WHAT YOU SHOULD DO: Go over these records and count the lines with the string "dunque" in them; the count is all that should be returned.

DATA EXTRACT:
+++

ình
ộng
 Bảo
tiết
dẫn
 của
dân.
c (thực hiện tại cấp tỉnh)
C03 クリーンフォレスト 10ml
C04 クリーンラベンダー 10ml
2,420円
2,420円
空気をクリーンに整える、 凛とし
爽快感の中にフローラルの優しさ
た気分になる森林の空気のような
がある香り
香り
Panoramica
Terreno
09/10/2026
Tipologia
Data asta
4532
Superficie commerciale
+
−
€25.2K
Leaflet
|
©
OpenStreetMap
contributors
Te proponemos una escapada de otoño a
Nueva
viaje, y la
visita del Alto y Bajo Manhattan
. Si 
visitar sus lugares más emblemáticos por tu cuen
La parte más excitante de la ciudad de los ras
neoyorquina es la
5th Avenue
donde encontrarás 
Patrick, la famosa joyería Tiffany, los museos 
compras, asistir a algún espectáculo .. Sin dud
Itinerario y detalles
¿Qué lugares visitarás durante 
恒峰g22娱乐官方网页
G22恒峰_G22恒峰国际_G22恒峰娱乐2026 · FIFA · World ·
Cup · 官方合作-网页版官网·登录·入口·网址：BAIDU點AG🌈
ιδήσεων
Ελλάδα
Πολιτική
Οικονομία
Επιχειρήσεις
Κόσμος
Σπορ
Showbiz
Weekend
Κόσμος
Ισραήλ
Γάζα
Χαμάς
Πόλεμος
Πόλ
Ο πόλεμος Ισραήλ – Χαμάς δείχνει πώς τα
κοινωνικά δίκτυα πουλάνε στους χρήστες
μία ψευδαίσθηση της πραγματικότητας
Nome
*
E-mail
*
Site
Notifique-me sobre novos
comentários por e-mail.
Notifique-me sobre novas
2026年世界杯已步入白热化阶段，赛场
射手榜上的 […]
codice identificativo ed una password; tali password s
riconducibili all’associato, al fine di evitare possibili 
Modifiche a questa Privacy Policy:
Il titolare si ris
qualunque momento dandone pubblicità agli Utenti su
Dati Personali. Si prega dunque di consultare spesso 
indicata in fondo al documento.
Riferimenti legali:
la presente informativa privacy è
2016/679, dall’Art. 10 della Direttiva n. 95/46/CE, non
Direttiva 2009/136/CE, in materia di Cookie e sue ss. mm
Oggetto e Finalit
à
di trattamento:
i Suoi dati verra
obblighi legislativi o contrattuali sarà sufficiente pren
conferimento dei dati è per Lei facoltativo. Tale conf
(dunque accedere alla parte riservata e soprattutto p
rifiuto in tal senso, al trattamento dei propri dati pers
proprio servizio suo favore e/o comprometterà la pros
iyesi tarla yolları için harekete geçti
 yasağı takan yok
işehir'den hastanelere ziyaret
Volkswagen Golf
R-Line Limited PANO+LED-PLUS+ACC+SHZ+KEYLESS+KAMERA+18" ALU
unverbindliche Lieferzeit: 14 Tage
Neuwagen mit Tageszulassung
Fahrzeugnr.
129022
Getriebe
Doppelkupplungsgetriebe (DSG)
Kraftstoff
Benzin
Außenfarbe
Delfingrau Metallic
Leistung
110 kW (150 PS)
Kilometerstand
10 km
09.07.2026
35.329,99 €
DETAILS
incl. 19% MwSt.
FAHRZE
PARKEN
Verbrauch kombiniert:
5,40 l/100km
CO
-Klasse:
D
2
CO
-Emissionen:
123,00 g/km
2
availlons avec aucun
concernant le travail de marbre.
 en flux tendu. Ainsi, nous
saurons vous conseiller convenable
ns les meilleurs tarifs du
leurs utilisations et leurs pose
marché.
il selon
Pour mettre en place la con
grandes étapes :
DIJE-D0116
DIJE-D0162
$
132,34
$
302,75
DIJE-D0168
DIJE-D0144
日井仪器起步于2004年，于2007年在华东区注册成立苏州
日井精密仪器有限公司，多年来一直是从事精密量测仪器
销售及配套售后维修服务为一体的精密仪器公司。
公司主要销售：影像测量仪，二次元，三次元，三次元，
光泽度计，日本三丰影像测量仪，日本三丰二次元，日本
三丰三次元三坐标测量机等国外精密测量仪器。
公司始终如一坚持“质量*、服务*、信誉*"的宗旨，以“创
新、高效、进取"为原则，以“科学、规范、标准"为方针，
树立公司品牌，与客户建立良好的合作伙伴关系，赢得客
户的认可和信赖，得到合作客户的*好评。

+++

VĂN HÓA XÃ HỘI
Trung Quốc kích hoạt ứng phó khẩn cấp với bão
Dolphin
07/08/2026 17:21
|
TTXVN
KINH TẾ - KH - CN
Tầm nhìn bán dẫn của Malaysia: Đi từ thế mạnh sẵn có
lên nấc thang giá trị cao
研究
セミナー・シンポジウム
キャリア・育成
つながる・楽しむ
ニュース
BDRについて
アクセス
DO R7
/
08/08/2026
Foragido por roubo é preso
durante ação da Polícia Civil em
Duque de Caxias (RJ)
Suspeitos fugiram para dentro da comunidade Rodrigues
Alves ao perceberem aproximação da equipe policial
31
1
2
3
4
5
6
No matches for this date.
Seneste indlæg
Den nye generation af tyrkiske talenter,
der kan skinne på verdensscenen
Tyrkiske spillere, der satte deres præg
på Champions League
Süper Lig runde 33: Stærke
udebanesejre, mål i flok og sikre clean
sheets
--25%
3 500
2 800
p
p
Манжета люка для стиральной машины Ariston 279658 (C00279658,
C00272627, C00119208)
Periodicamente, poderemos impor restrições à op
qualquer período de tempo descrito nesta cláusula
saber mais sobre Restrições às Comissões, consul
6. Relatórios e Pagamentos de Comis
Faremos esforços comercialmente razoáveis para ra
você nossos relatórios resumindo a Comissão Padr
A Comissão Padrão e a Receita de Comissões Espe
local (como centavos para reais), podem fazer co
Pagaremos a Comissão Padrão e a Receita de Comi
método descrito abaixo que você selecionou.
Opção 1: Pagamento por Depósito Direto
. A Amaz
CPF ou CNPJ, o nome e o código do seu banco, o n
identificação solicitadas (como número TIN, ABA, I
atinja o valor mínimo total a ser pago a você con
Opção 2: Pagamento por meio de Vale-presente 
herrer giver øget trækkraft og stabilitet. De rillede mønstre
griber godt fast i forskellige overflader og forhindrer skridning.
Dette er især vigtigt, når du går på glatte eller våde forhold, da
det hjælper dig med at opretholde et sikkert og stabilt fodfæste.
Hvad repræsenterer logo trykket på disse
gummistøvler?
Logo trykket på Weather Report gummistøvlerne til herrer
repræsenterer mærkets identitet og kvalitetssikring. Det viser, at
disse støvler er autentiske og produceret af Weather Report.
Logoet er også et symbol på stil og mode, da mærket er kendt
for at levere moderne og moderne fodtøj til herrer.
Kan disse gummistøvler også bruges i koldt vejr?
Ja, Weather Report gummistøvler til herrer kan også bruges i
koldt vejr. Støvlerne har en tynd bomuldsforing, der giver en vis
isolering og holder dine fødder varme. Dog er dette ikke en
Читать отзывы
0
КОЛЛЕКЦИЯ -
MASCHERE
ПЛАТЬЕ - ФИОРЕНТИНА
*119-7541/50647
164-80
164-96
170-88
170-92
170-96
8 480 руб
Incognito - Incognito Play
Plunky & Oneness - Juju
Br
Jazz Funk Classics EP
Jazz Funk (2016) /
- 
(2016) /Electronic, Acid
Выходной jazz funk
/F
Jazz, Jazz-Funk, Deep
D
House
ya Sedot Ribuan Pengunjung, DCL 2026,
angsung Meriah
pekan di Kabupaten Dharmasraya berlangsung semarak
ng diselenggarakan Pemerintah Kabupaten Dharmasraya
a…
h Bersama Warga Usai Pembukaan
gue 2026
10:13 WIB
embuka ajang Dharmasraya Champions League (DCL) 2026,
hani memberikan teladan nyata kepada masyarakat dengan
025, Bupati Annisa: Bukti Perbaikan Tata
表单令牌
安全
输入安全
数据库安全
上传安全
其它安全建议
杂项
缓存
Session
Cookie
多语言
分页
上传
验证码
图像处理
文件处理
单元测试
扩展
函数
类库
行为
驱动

+++

ANSWER FOR THE TASK: 2